My stage in life does not include my own family yet, but I am young. My career is just beginning. I am deciding where I would like to live and what I would like to be doing. Yet I find it hard to find time to reflect or contemplate.
Routine has a high priority in my life. My specific routine has been tweaked to near perfection over the years. Exercise has profound importance for all the health benefits, and I made sure I woke up at 6am during my time at college so I could work out first thing. Then I finished preparing for the day, including having a devotional time before I got started on my other tasks like homework and cleaning. Throughout those years and now, the specific routine has been tweaked to fit my schedule, but the priorities have stayed the same. I know I want to take care of all areas of my health, especially spiritual. That includes having time to reflect on my faith as well as life in general.

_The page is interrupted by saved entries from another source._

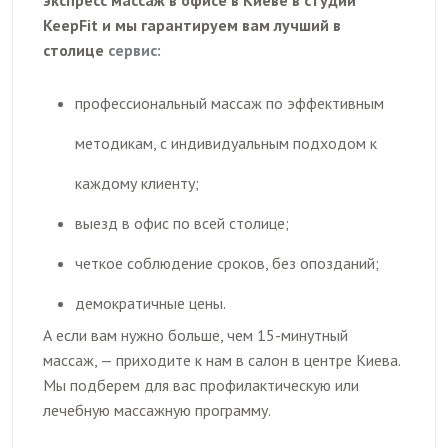
экспресс массаж в офисе в Киеве в студии
KeepFit и мы гарантируем вам лучший в
столице
сервис:
профессиональный массаж по эффективным
методикам, с индивидуальным подходом к
каждому клиенту;
выезд в офис по всей столице;
четкое соблюдение сроков, без опозданий;
демократичные цены.
А если вам нужно больше, чем 15-минутный
массаж, — приходите к нам в салон в центре Киева.
Мы подберем для вас профилактическую или
лечебную массажную программу.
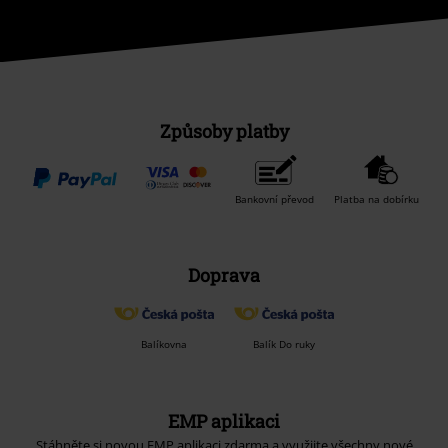
Způsoby platby
Bankovní převod
Platba na dobírku
Doprava
Balíkovna
Balík Do ruky
EMP aplikaci
Stáhněte si novou EMP aplikaci zdarma a využijte všechny nové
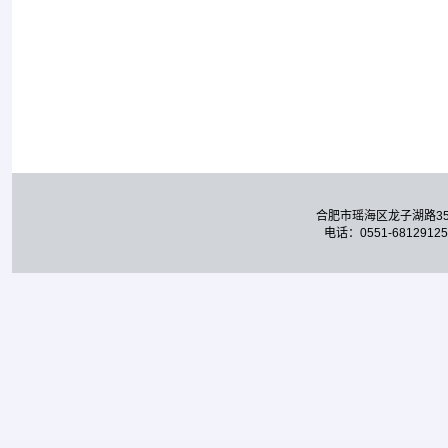
合肥市瑶海区龙子湖路3
电话：0551-68129125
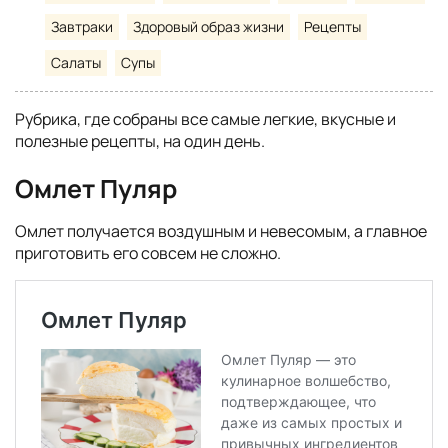
Завтраки
Здоровый образ жизни
Рецепты
Салаты
Супы
Рубрика, где собраны все самые легкие, вкусные и
полезные рецепты, на один день.
Омлет Пуляр
Омлет получается воздушным и невесомым, а главное
приготовить его совсем не сложно.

A regular prayer time helps this a lot. As I mentioned before, I set aside time every day in college. This keeps my focus on God. Faith implies a perspective on the world shaped by God; regularly spending time with Him keeps my perspective closer to His. I also shared that I rely heavily on my routine to get all my needed and wanted daily tasks accomplished. It has been harder for me the last couple years because of my work schedule. I have enjoyed working two jobs and am relieved to work one now, but I still don’t have a regular work week or schedule. This probably shakes me more than it should. I continually adapt it to each day. In theory I have the same amount of time. Yet I haven’t found my good contemplative times. In college, I would spend a couple hours before each semester reflecting on my goals for the coming semester. First I would go through the more surface level items like the organizations in which I had a role and decided in which ones I would continue to play a part and which I would leave. Then I would make a second list of more broad ideas involving important concepts to me. This involved how I reflected God to other people, how I invested in my relationships, how I shaped my perspective, how I used my gifts. That always reminded me of the bigger picture of God’s purpose for my life during that period. It helped me maintain peace and progress my studies during that time so I could prepare for the next stage.
Here I am now in another busy season. Again, I don’t quite have all the same details as the example mentioned in The Case for Faith. Yet experiencing this uncertainty at all levels has made me organize my life in a way different than my preferred method. I just have to keep going back to what’s important to keep progressing. I want to progress my career and have to make some decisions regarding that because I want to keep developing. The same applies to my faith. Without that contemplation, neither will progress. As Anderson points out, if we don’t make room for it, it won’t happen.